Apple's new iPhone Air is underperforming: initial Vietnam share of 7–8% at launch slid to 2–3% and a global survey showed just a 2% share, prompting reports that Apple cut iPhone Air production by about 10% in November and trimmed Air orders by one million units. Apple simultaneously increased total new-model orders from 88 million to 94 million—adding +1M iPhone 17 Pro, +2M iPhone 17 and +4M iPhone 17 Pro Max—signaling demand concentration in higher-end 17-series models; retailers report price cuts on the Air up to VND1.5m from VND32m and grey-market US units at VND25–26m. For investors, the data imply weaker-than-expected demand for a mid/high-priced, design-focused variant, potential SKU-level inventory and supplier mix impacts, and increased revenue exposure to Pro/Pro Max variants.

Analysis

Market structure: Apple (AAPL) faces a product-specific weakness in the iPhone Air that shifts demand back to its higher-margin Pro/Pro Max models and to competing Android flagships (notably Samsung’s S25 Ultra). Retail reports in Vietnam (Air share falling from 7–8% to 2–3%) and Nikkei’s 10% production cut for Air imply a short-term inventory rebalancing rather than systemic demand collapse; Apple increased total 2025 orders from 88m to 94m, concentrating volume on Pro models. FX-sensitive emerging‑market pricing (grey‑market Air at ~VND25–26m) shows regional arbitrage and margin compression for local resellers.
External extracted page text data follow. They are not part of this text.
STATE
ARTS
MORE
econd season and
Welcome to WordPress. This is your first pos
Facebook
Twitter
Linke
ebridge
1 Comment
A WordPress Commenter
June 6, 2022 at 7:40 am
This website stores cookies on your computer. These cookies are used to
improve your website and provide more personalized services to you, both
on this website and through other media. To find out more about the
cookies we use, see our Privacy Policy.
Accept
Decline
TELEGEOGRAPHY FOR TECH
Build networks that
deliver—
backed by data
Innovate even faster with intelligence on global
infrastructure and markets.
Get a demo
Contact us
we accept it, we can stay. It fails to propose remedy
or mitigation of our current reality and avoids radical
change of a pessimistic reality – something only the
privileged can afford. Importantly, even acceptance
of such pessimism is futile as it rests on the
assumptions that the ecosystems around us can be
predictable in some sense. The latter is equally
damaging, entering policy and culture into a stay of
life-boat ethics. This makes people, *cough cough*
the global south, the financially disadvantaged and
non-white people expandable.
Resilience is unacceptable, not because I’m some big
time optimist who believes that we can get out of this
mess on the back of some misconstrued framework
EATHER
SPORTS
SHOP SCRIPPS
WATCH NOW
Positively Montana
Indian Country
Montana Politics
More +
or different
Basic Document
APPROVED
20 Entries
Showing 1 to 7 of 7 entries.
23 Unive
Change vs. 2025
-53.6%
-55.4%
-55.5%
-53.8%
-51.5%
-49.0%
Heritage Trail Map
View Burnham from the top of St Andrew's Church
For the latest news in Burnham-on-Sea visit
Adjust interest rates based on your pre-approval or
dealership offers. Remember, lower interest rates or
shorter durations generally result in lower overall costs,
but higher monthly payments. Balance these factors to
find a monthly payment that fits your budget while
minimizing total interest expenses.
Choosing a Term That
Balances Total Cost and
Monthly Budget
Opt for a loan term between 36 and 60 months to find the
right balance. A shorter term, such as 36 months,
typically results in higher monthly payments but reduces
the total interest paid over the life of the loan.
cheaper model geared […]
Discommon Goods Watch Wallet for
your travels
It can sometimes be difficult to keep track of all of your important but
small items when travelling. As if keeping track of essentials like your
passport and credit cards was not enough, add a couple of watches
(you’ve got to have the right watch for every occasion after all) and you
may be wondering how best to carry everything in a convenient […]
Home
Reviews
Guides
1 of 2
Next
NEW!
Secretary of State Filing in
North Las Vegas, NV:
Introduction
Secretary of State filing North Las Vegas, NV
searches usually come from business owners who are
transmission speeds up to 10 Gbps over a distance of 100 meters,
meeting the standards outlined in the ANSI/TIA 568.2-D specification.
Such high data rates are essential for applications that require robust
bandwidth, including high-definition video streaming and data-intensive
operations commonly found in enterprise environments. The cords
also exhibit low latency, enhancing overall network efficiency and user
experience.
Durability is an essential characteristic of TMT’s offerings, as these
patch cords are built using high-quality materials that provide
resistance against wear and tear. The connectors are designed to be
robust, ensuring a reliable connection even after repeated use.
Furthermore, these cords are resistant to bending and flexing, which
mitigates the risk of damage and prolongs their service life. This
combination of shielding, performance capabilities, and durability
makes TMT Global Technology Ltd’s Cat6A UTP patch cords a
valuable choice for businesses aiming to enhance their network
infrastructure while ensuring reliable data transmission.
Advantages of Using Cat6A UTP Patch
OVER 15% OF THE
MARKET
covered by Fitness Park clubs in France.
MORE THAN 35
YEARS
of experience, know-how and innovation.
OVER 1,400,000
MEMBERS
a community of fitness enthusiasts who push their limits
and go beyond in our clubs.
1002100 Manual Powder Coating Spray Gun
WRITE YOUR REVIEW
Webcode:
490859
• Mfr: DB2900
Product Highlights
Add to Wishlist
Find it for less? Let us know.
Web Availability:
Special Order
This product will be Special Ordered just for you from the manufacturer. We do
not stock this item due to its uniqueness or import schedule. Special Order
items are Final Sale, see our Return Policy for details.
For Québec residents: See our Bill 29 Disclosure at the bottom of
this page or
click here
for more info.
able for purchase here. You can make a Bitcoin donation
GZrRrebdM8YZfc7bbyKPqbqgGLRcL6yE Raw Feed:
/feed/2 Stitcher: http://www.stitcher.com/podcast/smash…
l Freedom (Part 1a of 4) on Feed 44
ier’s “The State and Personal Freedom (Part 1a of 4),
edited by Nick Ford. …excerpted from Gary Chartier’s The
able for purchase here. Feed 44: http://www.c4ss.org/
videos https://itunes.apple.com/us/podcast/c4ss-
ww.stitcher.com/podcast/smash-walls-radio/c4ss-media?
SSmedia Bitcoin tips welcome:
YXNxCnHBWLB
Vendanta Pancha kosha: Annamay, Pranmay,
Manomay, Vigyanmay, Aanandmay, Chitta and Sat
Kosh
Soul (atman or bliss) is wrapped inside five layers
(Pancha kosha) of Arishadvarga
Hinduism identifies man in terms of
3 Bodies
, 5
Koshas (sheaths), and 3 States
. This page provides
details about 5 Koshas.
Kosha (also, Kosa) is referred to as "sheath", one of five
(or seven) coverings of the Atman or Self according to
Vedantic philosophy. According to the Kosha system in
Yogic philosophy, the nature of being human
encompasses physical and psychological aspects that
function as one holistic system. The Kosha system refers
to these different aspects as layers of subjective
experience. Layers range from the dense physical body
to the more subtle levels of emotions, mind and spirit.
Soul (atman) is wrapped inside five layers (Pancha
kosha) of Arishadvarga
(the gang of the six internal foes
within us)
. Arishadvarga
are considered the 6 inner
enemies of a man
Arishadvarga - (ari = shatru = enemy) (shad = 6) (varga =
Risk assessment: Tail risks include broader iPhone demand deterioration from a negative reviews cascade, supply chain disruptions at titanium suppliers, or regulatory changes increasing repairability costs—each could knock 3–8% off AAPL quarterly revenue in a downside scenario. Immediate (days) risk is sentiment-driven volatility; short-term (weeks/months) risk is channel inventory correction; long-term (quarters) risk is competitive erosion in mid-premium segments if Apple cannot justify Air’s price/battery tradeoffs. Hidden dependency: Apple’s ASP and margins hinge disproportionately on Pro/Pro Max mix; a small shift in mix (±3–5ppt) meaningfully moves gross margin. Trade implications: Tactical exposures should be small and asymmetric: AAPL remains structurally strong but headline-sensitive, favoring buy‑on‑weakness entries and protective options; Samsung (SSNLF/005930.KS) and select display/camera suppliers can capture share in SE Asia. Use relative-value pairs (long SSNLF vs short AAPL) for 1–3 month plays in markets where S25 Ultra is outselling Air by 20–50%. Hedge short-term downside with 30–60 day AAPL put spreads sized to 0.5–1% portfolio risk. Contrarian angles: Consensus treats Air’s failure as a company problem, but execution shows Apple reallocated 6m units to higher ASP models—net orders rose 6.8% (88→94m). The sell‑off risk is therefore likely overdone for AAPL at the company level; biggest mispricing is in market expectation of broader demand weakness rather than a product-level miss. Watch for upside catalysts: positive channel inventory prints, better-than-expected ASP from Pro mix, or promotional price convergence in emerging markets that restores Air volumes.